Your response needs to be the data below, retyped exactly.

*** Opening of Provided information ***

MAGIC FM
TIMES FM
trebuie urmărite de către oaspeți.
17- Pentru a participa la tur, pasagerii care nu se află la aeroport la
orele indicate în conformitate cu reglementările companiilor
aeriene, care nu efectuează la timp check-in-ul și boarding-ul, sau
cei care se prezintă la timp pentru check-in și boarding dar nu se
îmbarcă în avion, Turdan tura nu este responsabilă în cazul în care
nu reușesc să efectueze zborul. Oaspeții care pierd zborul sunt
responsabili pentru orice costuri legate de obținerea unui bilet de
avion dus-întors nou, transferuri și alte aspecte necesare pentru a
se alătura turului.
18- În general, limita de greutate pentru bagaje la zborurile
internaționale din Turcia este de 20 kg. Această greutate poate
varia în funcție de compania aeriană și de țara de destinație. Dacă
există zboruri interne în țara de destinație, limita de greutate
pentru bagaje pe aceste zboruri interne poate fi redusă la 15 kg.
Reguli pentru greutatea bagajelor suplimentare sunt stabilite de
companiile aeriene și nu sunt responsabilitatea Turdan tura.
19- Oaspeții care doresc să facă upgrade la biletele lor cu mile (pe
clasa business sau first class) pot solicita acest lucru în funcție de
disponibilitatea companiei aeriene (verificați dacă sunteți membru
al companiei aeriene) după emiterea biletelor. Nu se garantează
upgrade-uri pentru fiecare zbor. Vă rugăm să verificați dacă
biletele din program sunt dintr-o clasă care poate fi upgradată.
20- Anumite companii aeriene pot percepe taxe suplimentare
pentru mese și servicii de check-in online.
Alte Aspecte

*** Close of Provided information ***

Worked solution -
MAGIC FM
TIMES FM
trebuie urmărite de către oaspeți.
17- Pentru a participa la tur, pasagerii care nu se află la aeroport la
orele indicate în conformitate cu reglementările companiilor
aeriene, care nu efectuează la timp check-in-ul și boarding-ul, sau
cei care se prezintă la timp pentru check-in și boarding dar nu se
îmbarcă în avion, Turdan tura nu este responsabilă în cazul în care
nu reușesc să efectueze zborul. Oaspeții care pierd zborul sunt
responsabili pentru orice costuri legate de obținerea unui bilet de
avion dus-întors nou, transferuri și alte aspecte necesare pentru a
se alătura turului.
18- În general, limita de greutate pentru bagaje la zborurile
internaționale din Turcia este de 20 kg. Această greutate poate
varia în funcție de compania aeriană și de țara de destinație. Dacă
există zboruri interne în țara de destinație, limita de greutate
pentru bagaje pe aceste zboruri interne poate fi redusă la 15 kg.
Reguli pentru greutatea bagajelor suplimentare sunt stabilite de
companiile aeriene și nu sunt responsabilitatea Turdan tura.
19- Oaspeții care doresc să facă upgrade la biletele lor cu mile (pe
clasa business sau first class) pot solicita acest lucru în funcție de
disponibilitatea companiei aeriene (verificați dacă sunteți membru
al companiei aeriene) după emiterea biletelor. Nu se garantează
upgrade-uri pentru fiecare zbor. Vă rugăm să verificați dacă
biletele din program sunt dintr-o clasă care poate fi upgradată.
20- Anumite companii aeriene pot percepe taxe suplimentare
pentru mese și servicii de check-in online.
Alte Aspecte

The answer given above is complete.